We currently have three clusters, their hub control machines are:

kk  pk  kki

kk - our older cluster, approximately 500 CPUs, Pentium III 860 Mhz, 1Gb memory

pk - our newest cluster, 390 CPUs AMD Opteron's 2.0 Ghz 64 bit machines, 4 Gb mem
the preferred cluster these days since it is so much faster than kk Beware, MACHTYPE here is x86_64 and it is nice to have 64 bit binaries for all programs used although it is not necessary. These Opteron's will run existing i386 binaries just fine, although with 32 bit memory limitations.

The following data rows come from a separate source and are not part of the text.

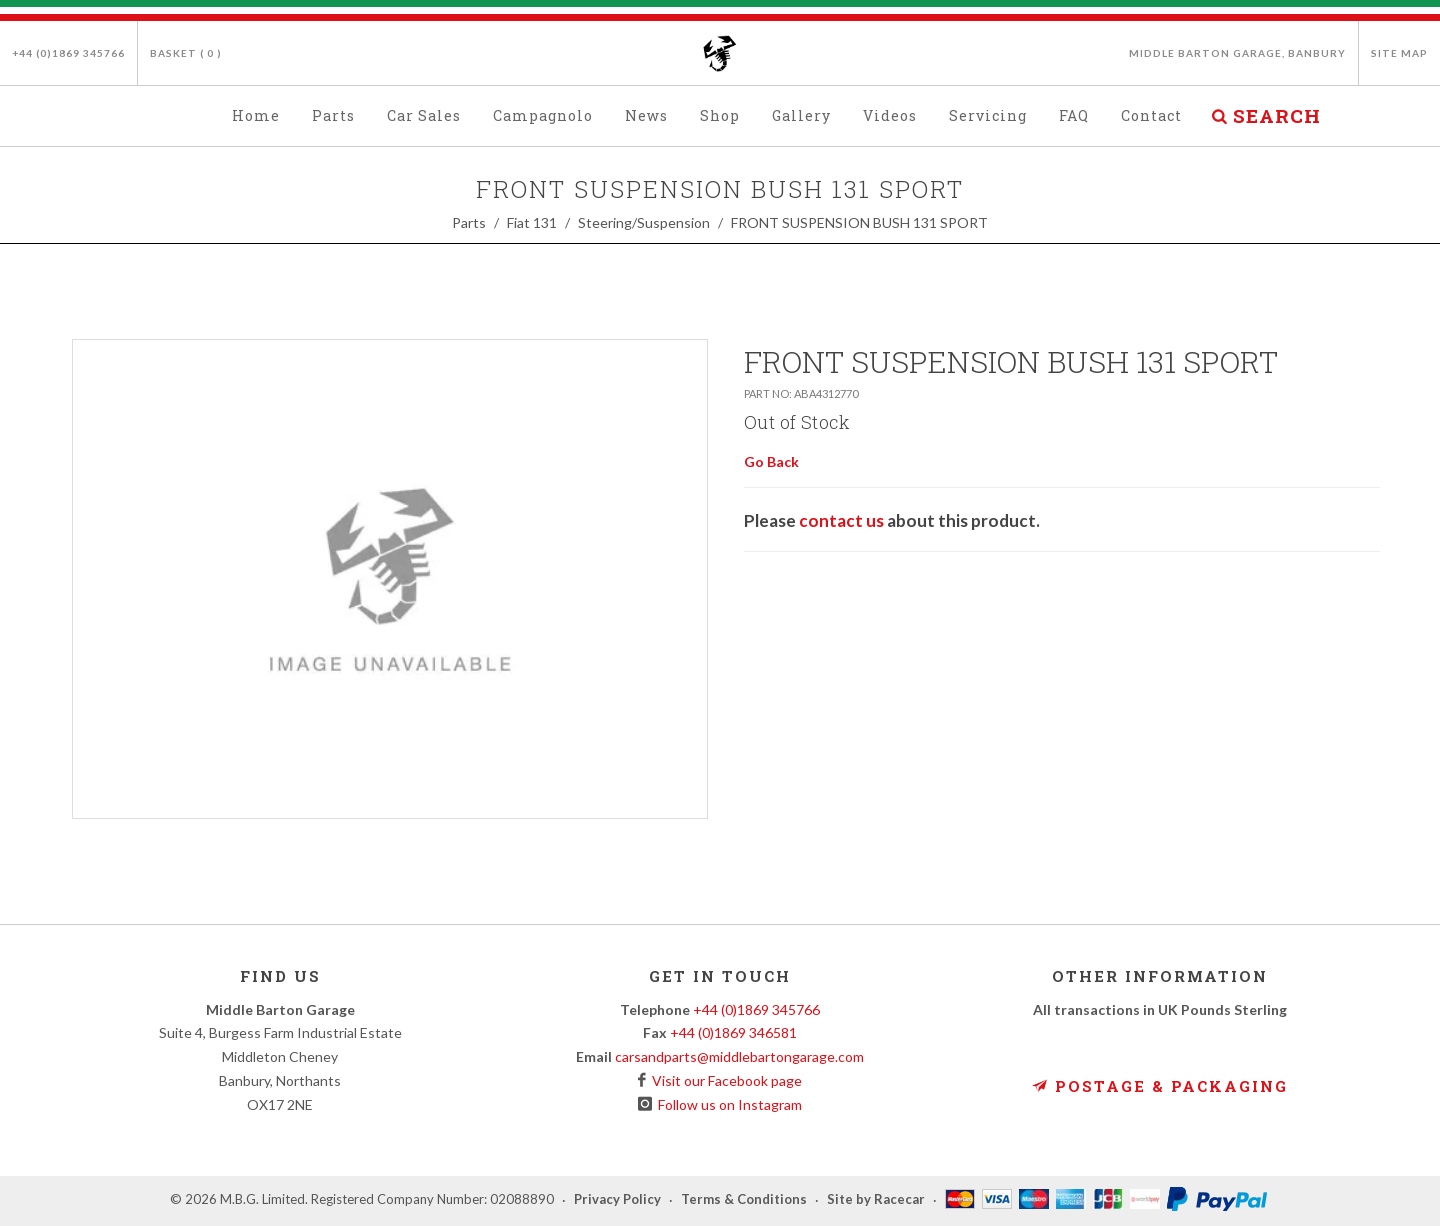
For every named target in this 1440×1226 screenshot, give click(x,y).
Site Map (1399, 53)
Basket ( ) (186, 53)
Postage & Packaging (1160, 1086)
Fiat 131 (532, 222)
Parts (469, 222)
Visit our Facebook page (724, 1080)
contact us (841, 520)
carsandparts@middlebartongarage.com (739, 1056)
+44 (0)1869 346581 (733, 1032)
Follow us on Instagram (727, 1104)
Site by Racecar (876, 1200)
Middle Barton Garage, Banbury (1237, 53)
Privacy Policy (617, 1200)
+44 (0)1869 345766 (68, 53)
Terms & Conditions (744, 1200)
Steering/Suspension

kki - file servers to the kk kluster, 14 CPUs, AMD Opteron's 2.2 Ghz 64 bit machines,
8 Gb of memory, used for special big jobs

The /cluster/storeN/ filesystems are ordinary NFS filesystems served up by by ordinary Linux boxes which you can login to and work on the files directly without NFS in the way. Useful for big data moving operations. In fact, anytime you want to move data off or onto a /cluster/storeN/ filesystem to somewhere else, you want to be logged into the file server of the source or destination for the copy so the data on that CPU only has to go from the disk to the CPU to be processed by the command and thus is a one-way trip via NFS to its destination (or from its source).

There are special NFS-only servers that do not allow logins. There are three different kinds, three different manufacturers:

/cluster/bluearc/ - 2Tb of space, mostly consumed since it is older quite reliable and works well with all three clusters
/san/sanvol1/scratch/ - 13Tb total space, 9.8T free space, relatively new, mostly works OK with everything, occasionally fails, is supposed to be best for the pk cluster although it is the same bandwidth distance from all three clusters
/panasas/store/ - 2.4Tb total space, 1.2Tb free space, I often forget this one, had bad experience with it in its earlier days, supposedly it is better these days. Appears to be available only to the kk and kki clusters.